- **WHAT YOU SHOULD DO**
Find each line of the entries with the string "Евгения", please, and copy it.

[Data records]
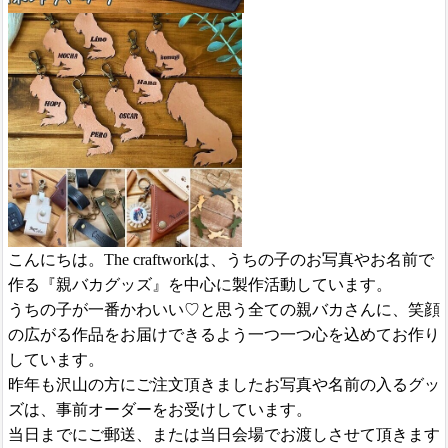
こんにちは。
The craftworkは、うちの子のお写真やお名前で
作る『親バカグッズ』を中心に製作活動しています。
うちの子が一番かわいい♡と思う全ての親バカさんに、笑顔
の広がる作品をお届けできるよう一つ一つ心を込めてお作り
しています。
昨年も沢山の方にご注文頂きましたお写真や名前の入るグッ
ズは、事前オーダーをお受けしています。
当日までにご郵送、または当日会場でお渡しさせて頂きます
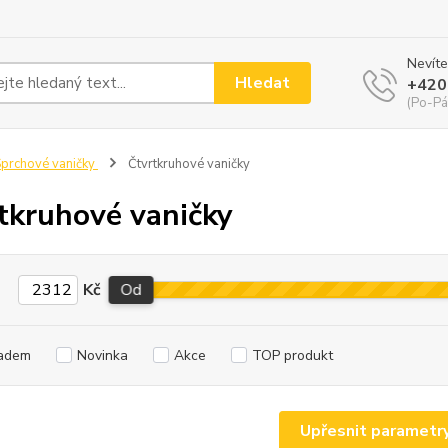
Nevíte
Hledat
+420
(Po-Pá
prchové vaničky
Čtvrtkruhové vaničky
tkruhové vaničky
Kč
Od
adem
Novinka
Akce
TOP produkt
Upřesnit parametr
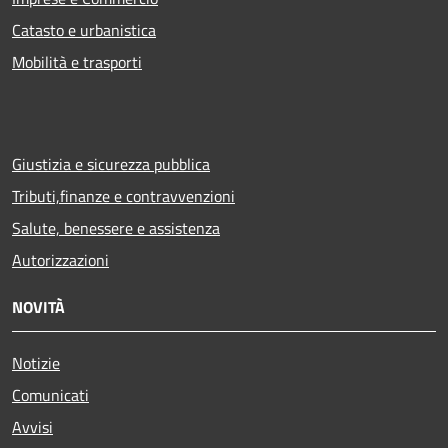
Catasto e urbanistica
Mobilità e trasporti
Giustizia e sicurezza pubblica
Tributi,finanze e contravvenzioni
Salute, benessere e assistenza
Autorizzazioni
NOVITÀ
Notizie
Comunicati
Avvisi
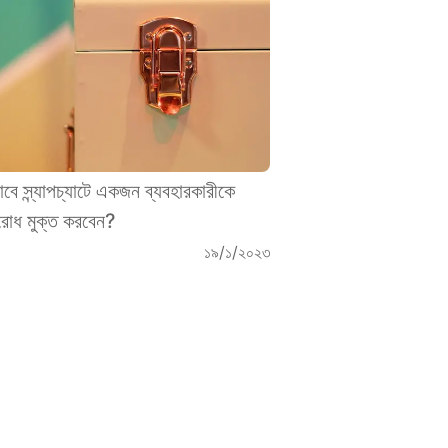
াবে স্ন্যাপচ্যাটে একজন ব্যবহারকারীকে
োধ মুক্ত করবেন?
১৯/১/২০২৩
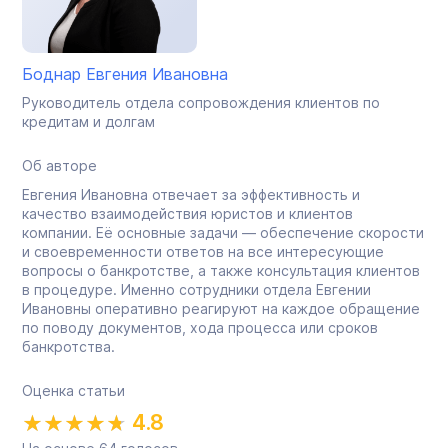
Боднар Евгения Ивановна
Руководитель отдела сопровождения клиентов по
кредитам и долгам
Об авторе
Евгения Ивановна отвечает за эффективность и
качество взаимодействия юристов и клиентов
компании. Её основные задачи — обеспечение скорости
и своевременности ответов на все интересующие
вопросы о банкротстве, а также консультация клиентов
в процедуре. Именно сотрудники отдела Евгении
Ивановны оперативно реагируют на каждое обращение
по поводу документов, хода процесса или сроков
банкротства.
Оценка статьи
4.8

- **OUTPUT FOR THIS TASK**
Боднар Евгения Ивановна
Евгения Ивановна отвечает за эффективность и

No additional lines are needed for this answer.